The film was written by MICHAEL MITNICK, 36. Most of his credits are as a playwright. His fiancée is JESSICA BRICKMAN. She’s also a writer, mostly for TV. Brickman’s father, MARSHALL BRICKMAN, 80, has worn many hats: folk musician, TV comedy writer, and co-writer of three of the best WOODY ALLEN movies (“Sleeper,” Manhattan,” and “Annie Hall.” He shared a best screenplay Oscar with Allen for “Annie Hall”). The film opens locally on Oct. 25 at the Landmark Plaza Frontenac Cinema.
“Jo Jo Rabbit” opens in St. Louis on Nov. 1. This is a controversial film and you should read long reviews before seeing it (see ours in next week’s Light). JoJo, a lonely boy in Nazi Germany, has Hitler as his imaginary friend. Jo Jo has grow-up on Nazi propaganda and his imaginary friend is a wonderful guy. Then his world turns upside down when he discovers his mother (SCARLETT JOHANSSON, 34) is hiding a Jewish girl. JoJo has to reconcile his “friend” Hitler with the reality in his own home. Director and writer TAIKA WAITITI, 44, is a New Zealander who has made good movies in many genres. Waititi (who plays Hitler in the film) is the son of a Polynesian (Maori) father, and a mother he has long and often described as Jewish. I recently learned that his mother is the daughter of a Jewish father and a non-Jewish mother. But my sense is that she identifies as Jewish and Waititi, while secular, thinks of himself as “half-Jewish.”

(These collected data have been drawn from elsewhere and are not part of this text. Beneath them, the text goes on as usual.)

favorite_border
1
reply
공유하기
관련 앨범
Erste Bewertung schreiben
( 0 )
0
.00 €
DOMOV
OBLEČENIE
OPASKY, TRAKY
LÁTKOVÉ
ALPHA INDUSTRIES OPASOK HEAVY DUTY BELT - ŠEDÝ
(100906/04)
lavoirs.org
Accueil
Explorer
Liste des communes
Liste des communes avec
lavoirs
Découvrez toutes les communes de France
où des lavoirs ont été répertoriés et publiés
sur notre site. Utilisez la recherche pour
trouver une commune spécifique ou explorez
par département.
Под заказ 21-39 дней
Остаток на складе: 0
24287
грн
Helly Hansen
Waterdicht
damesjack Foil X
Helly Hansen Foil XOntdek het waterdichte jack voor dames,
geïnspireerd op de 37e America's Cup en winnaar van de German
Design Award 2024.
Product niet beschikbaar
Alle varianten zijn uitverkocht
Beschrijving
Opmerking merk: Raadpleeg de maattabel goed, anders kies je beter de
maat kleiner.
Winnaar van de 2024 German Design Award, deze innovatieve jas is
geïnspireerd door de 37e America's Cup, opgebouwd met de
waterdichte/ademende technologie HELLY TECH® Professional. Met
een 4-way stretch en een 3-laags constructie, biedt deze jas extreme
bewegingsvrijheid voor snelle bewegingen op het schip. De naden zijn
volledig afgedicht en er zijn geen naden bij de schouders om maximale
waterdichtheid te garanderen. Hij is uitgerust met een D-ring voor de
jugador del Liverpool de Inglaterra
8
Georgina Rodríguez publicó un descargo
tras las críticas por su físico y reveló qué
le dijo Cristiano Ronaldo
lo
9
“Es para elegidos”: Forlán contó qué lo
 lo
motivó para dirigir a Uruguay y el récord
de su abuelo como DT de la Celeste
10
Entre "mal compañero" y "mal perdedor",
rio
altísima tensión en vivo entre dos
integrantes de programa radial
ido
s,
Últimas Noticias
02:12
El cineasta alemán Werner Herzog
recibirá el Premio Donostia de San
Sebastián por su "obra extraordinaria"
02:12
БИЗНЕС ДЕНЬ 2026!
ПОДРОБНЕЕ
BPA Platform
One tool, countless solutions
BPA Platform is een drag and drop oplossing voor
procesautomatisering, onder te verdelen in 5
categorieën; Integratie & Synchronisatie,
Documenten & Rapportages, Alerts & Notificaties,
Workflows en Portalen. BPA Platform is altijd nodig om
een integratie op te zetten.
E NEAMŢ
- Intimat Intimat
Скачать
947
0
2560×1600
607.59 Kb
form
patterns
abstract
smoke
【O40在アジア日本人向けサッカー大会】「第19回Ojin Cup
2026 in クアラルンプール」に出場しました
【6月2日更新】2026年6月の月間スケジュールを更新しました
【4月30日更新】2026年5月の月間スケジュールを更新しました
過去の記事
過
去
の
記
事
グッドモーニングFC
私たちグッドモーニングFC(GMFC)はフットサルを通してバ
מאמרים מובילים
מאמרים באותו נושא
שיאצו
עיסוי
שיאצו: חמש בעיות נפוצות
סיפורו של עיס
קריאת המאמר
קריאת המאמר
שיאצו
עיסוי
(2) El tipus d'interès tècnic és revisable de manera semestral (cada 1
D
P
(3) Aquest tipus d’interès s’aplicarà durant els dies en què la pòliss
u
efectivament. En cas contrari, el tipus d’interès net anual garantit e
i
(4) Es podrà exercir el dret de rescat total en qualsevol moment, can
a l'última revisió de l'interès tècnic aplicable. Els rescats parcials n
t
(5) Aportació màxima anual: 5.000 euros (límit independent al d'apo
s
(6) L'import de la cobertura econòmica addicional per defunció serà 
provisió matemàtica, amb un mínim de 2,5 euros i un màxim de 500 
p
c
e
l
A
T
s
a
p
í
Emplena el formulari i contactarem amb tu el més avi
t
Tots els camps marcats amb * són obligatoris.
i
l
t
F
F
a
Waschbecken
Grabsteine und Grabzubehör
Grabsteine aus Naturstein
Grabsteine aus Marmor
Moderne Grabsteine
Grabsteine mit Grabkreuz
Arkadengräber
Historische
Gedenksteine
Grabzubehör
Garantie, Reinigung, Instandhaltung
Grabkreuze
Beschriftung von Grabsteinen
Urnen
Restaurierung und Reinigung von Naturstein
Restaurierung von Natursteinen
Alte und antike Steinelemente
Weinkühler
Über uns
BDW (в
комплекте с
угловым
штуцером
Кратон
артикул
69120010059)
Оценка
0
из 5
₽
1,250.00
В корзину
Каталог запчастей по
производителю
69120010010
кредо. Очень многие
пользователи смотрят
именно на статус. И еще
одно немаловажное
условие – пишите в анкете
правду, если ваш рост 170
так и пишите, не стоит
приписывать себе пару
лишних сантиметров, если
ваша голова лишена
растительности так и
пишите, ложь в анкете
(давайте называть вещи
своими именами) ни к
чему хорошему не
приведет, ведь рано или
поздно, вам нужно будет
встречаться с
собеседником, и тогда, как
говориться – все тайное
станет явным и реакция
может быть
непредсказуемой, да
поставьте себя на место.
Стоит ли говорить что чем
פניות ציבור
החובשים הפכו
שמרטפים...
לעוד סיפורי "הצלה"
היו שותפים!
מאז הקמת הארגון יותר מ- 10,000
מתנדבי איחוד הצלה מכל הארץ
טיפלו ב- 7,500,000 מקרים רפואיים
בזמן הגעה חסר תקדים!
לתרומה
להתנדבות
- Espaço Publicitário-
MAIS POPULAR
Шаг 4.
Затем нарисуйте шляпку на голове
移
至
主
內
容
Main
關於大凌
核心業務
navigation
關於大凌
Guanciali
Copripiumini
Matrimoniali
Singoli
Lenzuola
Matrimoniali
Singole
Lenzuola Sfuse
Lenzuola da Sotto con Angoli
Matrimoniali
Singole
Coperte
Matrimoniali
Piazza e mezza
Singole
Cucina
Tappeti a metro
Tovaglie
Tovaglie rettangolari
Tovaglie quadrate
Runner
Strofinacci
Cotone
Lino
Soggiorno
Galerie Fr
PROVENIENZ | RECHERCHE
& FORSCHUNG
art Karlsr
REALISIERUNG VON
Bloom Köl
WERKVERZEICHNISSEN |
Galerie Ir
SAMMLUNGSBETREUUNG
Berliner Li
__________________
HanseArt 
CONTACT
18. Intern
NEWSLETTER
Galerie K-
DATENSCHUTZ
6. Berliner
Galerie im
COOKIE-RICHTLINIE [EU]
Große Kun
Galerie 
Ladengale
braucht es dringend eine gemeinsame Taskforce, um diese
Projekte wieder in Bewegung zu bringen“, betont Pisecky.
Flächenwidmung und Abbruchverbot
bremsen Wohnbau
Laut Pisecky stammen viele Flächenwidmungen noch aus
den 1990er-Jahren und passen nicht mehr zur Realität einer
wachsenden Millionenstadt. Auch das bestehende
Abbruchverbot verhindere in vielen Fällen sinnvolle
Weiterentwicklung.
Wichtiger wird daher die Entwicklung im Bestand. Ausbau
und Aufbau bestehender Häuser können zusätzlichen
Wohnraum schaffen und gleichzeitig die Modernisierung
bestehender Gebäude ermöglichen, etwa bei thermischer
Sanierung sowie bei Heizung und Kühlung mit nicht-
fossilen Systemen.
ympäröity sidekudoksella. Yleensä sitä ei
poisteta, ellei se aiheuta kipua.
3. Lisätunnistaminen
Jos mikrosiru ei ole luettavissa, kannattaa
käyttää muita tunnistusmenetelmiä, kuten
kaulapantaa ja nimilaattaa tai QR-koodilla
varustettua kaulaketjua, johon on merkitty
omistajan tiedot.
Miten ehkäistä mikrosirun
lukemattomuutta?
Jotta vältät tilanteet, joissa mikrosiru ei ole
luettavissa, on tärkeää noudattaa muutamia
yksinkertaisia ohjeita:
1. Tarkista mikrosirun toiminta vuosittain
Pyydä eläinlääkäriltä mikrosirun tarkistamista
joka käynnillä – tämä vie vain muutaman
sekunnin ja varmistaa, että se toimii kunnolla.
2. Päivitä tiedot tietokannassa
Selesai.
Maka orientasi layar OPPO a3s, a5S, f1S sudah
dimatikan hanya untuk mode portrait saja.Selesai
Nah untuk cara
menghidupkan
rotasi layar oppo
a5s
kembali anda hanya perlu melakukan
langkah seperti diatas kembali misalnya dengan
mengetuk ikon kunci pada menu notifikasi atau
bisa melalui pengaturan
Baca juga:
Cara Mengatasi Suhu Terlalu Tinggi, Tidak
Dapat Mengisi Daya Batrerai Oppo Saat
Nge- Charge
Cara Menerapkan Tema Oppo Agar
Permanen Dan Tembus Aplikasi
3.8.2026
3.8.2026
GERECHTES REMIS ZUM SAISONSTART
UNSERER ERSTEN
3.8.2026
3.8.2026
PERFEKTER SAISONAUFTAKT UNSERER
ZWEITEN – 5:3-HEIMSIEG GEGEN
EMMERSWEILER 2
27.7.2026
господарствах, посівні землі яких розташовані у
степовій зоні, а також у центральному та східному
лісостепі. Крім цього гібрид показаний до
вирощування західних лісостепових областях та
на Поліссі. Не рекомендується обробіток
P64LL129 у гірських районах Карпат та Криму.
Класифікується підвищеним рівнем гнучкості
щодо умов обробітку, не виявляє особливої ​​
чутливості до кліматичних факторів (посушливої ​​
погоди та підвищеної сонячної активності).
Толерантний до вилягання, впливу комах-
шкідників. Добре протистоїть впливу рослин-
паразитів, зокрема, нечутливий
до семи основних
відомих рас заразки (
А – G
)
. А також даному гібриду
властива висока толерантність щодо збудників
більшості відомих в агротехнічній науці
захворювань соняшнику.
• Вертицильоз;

“The Irishman,” a Martin Scorsese film, opens in limited theater release on Nov. 1. Netflix financed this expensive film and it will begin streaming on Netflix on Nov. 27. It has received uniform great advance reviews and if you have a chance to see a big-screen theater showing: go. It’s based on a memoir by Frank “The Irishman” Sheehan (Robert DeNiro). He claimed to have killed Jimmy Hoffa (Al Pacino). HARVEY KEITEL, 80, plays Mafia chieftain Angelo Bruno. Keitel has made four films with Scorsese, including the star role in the director’s film debut, “Who’s That Knocking at My Door” (1967).
Briefly noted
The second, eight-episode season of the hit Netflix comedy series “The Kominsky Method” begins streaming on Oct. 25. It stars MICHAEL DOUGLAS, 75, as Sandy Kominsky, a Hollywood acting coach. ALAN ARKIN, 85, co-stars as Norman, his best friend and agent. LISA EDELSTEIN, 53, has a supporting role as Norman’s drug-addled daughter.
At the end of the first season, Sandy started getting romantic with Lisa, an acting student (played by Nancy Travis, 58. She’s not Jewish, but her two sons were raised in their father’s Jewish faith). Second season “new Jewish faces” include PAUL REISER, 63, as Martin, a teacher who is dating Sandy’s much younger daughter, and JANE SEYMOUR, 68, as Madelyn, an old flame of Norman’s who runs into him at a funeral and lights a fire in this widower. (Seymour was born Joyce Frankenberg, the daughter of a British Jewish father and a non-Jewish Dutch mother.)